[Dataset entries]

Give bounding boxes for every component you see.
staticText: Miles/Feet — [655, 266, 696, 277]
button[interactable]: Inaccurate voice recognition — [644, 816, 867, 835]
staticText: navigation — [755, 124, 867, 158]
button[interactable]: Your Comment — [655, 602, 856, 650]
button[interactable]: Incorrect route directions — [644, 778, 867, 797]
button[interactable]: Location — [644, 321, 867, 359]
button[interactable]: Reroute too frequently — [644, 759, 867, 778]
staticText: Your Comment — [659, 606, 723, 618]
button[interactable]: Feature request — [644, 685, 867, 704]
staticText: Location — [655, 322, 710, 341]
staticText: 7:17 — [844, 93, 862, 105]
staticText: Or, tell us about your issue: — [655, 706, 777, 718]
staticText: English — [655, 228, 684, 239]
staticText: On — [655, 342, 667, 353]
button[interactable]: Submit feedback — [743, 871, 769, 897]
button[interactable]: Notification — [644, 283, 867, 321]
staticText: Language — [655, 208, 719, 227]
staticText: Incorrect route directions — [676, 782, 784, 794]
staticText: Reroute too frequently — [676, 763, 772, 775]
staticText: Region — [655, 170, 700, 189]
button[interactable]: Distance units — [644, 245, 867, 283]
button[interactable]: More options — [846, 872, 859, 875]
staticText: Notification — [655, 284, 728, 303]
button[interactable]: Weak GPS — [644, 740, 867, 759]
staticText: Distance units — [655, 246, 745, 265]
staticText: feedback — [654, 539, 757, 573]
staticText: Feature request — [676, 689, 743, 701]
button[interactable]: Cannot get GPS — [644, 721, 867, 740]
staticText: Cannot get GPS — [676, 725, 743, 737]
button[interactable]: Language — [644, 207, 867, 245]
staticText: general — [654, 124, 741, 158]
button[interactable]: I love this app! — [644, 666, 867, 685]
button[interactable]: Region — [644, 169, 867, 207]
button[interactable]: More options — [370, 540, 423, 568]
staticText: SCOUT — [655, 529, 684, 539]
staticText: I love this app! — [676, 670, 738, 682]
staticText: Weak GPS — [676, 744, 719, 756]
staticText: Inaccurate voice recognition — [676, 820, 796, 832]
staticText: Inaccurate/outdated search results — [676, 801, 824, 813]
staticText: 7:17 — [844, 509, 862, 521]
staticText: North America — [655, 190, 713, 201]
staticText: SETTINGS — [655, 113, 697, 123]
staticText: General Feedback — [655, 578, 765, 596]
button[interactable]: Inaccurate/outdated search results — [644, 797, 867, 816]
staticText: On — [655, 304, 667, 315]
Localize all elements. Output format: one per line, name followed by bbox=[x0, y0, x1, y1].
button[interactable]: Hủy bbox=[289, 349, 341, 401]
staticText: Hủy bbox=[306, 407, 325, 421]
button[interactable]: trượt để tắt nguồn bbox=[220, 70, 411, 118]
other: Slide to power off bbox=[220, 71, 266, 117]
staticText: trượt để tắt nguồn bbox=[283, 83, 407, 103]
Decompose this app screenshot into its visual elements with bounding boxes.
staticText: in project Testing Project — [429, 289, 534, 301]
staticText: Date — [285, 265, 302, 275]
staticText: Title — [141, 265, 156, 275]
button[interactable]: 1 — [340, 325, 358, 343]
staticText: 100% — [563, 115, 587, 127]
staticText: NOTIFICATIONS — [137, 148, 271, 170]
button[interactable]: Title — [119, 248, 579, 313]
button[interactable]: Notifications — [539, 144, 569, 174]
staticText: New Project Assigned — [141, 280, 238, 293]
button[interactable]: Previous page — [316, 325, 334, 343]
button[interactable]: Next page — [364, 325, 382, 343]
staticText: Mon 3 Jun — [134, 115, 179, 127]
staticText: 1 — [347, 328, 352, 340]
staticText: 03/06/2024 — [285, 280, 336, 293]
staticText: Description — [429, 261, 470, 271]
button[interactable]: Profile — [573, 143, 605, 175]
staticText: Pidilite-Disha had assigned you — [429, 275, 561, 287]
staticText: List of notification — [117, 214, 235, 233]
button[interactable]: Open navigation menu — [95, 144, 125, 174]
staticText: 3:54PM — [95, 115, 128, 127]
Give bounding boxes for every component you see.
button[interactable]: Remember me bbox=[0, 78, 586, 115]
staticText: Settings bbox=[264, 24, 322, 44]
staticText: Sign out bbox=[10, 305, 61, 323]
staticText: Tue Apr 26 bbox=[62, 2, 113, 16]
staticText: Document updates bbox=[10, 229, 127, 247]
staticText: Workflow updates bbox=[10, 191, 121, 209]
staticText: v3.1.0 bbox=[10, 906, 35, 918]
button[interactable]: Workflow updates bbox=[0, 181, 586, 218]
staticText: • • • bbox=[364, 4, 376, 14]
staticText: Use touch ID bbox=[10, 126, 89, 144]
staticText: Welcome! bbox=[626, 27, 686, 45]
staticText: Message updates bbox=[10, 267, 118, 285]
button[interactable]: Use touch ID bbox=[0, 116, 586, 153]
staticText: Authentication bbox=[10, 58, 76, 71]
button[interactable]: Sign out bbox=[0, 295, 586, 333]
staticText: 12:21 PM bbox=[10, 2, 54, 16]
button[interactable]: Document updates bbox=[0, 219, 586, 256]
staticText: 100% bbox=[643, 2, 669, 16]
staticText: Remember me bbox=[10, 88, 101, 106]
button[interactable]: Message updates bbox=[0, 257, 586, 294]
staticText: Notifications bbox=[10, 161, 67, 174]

* [Activity] Go through the data and gather every line that holds "Feature".

* [Answer for this exercise]
button[interactable]: Feature request — [644, 685, 867, 704]
staticText: Feature request — [676, 689, 743, 701]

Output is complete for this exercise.